== PROBLEM DESCRIPTION ==
I need the number of lines in the listing below that include the string "заведения", and only that number.

══ INFORMATION PROVIDED

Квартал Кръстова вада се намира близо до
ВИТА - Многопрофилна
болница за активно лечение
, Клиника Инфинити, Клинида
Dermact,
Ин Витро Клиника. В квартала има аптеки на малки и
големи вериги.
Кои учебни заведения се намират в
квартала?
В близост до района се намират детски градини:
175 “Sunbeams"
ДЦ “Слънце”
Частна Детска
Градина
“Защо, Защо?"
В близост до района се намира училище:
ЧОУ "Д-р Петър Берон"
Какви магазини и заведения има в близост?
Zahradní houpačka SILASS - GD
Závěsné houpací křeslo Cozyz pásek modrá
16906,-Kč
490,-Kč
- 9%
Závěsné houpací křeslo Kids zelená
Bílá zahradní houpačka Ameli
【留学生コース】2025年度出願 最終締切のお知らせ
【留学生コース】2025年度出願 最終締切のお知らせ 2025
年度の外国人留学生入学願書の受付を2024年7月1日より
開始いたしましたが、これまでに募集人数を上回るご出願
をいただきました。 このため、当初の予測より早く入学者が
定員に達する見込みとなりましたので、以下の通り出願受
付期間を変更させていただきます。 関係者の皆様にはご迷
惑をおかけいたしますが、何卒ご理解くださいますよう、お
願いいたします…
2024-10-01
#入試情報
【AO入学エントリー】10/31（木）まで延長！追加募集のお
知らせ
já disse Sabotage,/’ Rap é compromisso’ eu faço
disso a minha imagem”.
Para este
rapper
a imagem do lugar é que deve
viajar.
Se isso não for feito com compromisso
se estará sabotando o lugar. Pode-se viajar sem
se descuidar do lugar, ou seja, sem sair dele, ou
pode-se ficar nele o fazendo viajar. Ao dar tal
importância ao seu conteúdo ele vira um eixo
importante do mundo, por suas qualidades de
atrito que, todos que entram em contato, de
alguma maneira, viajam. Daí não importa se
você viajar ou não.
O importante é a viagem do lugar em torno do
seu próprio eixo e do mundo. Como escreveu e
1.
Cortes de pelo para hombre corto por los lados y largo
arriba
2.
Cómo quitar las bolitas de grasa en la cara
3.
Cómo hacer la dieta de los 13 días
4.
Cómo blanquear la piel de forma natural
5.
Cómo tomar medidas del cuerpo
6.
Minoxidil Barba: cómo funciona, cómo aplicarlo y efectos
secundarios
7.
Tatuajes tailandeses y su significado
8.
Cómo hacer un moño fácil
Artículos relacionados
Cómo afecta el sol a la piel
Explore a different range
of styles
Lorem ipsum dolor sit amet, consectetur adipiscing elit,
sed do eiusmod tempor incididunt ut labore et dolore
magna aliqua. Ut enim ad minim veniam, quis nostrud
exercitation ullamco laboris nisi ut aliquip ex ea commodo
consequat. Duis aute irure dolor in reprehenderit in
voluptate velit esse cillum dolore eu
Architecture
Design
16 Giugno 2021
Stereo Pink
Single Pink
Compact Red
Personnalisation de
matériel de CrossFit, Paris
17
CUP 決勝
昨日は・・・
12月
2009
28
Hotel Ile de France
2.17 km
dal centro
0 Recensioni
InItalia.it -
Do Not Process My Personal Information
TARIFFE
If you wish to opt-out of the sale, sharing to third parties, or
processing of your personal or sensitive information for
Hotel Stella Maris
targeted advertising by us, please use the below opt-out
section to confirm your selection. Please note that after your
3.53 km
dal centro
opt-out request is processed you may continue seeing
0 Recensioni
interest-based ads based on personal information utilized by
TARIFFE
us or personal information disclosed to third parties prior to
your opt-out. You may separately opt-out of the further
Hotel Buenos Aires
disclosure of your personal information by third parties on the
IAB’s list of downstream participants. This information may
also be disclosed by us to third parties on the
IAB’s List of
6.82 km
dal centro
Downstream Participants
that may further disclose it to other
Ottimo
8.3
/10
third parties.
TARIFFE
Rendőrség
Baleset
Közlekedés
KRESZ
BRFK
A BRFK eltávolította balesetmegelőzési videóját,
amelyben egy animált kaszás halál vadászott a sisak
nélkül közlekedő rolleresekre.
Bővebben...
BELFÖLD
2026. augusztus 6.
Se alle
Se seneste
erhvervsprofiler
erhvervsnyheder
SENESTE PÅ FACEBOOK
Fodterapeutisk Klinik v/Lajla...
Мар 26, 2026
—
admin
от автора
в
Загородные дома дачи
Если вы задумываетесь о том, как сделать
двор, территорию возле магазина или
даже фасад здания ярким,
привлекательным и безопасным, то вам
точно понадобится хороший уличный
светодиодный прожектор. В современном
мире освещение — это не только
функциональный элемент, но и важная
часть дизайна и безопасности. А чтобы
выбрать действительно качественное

════

== OUTPUT OF THE TASK ==
2